I must've missed the part where Alistair Overeem gained high level D1 wrestling credentials.

It's gonna come down to whether or not AO lands the knee when Brock shoots in for the inevitable takedown... All I know is that I will be playing a prop bet on this one...


----------



## Budhisten (Apr 11, 2010)

Just updated the OP with an article on the initial odds for this fight. Courtesy of MMAjunkie.com


----------



## box (Oct 15, 2006)

Lets take a moment of silence for the UFC and Dana White. Once again bringing us excellence.


----------



## Mckeever (Apr 26, 2009)

SigFig said:


> This.
> 
> I must've missed the part where Alistair Overeem gained high level D1 wrestling credentials.
> 
> It's gonna come down to whether or not AO lands the knee when Brock shoots in for the inevitable takedown... All I know is that I will be playing a prop bet on this one...


Alistair at this point in his career is a much better wrestler than Shane Carwin IMO. I think Overeems wrestling is quite under rated, it seems to have improved drastically as of late.

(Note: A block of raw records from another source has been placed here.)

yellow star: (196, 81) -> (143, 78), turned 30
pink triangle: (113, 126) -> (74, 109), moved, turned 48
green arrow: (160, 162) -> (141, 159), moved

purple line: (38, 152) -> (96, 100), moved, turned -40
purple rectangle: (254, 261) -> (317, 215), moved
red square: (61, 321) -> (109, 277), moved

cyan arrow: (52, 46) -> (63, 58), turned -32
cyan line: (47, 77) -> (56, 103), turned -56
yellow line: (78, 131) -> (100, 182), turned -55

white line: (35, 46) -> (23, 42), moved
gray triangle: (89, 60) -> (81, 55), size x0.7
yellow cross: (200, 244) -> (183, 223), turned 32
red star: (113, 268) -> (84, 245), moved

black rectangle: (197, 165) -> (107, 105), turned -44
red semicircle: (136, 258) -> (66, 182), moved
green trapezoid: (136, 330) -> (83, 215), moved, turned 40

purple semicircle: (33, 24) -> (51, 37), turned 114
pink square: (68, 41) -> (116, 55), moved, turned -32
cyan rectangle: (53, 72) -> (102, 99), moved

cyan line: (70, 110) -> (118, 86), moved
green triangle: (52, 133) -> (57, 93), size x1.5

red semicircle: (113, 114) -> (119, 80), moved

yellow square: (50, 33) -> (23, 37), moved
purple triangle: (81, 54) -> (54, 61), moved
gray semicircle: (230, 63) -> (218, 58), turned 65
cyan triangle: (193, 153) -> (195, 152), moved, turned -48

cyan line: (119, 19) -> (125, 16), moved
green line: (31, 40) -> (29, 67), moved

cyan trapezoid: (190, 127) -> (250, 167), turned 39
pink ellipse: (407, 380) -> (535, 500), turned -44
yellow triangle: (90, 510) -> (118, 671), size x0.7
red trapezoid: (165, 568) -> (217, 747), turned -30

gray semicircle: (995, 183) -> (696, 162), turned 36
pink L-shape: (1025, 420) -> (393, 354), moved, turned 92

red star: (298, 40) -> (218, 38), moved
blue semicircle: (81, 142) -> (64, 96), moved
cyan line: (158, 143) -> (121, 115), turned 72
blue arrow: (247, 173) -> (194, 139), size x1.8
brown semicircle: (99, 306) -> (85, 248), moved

I'll call it now. Guillotine choke round 1, Overeem. I just have a feeling Overeem will be training the shit out of that Guillotine as a counter to Brocks bull rushing take down.


----------



## SigFig (Sep 22, 2009)

Mckeever said:


> Alistair at this point in his career is a much better wrestler than Shane Carwin IMO. I think Overeems wrestling is quite under rated, it seems to have improved drastically as of late.
> 
> I'll call it now. Guillotine choke round 1, Overeem. I just have a feeling Overeem will be training the shit out of that Guillotine as a counter to Brocks bull rushing take down.


Yeah, the possibility of a guillotine crossed my mind as well; as I think Brock's take-downs are a bit overrated -- particularly, when he's faced with the prospect of going night-night from one strike.

I'm stoked either way. And will be paying the juice on a sure thing prop bet, though I imagine it will be priced accordingly.


----------



## oldfan (Mar 14, 2010)

The forum's going to be fun for a while with this one.

I don't know why anyone would think that overeem is better from his back than Mir. Or, that he won't end up there. Every round until he's done.










I'm calling it now. Overeem comes out with his hands low ready for the take down and a guillotine. Brock gives a head feint then opens with a high kick and becomes the GDGOAT:thumb02:


----------



## otronegro (Aug 23, 2011)

Everyone is picking AO but if Brock comes in 100% he can pull it off and in my opinion AO is a bit overated and will gas easily if he get caught or spend a couple rounds under Brock.


----------



## No_Mercy (Oct 17, 2006)

Think we all knew this was going to happen. Who wants to see him fight vs Mir...boring. 

Time to make some money. I don't think this fight is going to last two minutes UNLESS Brock paces himself, but he always charges in like a bull. SO I hope he fights cautiously gets caught, Overeem grounds and pounds or lets em back up and it goes two rounds at least. 

Either way Overeem TKO.


----------



## Squirrelfighter (Oct 28, 2009)

oldfan said:


> I'm calling it now. Overeem comes out with his hands low ready for the take down and a guillotine. Brock gives a head feint then opens with a high kick and becomes the GDGOAT:thumb02:


Nah, I see Overeem coming out with his hands low, Lesnar shoots, Overeem gets taken down, but sweeps, takes the back, and wins by technical submission, twister. :thumb02:


----------



## Rusty (Apr 13, 2010)

Bknmax said:


> Either Brock gets the takedown, or does some more break-dancing.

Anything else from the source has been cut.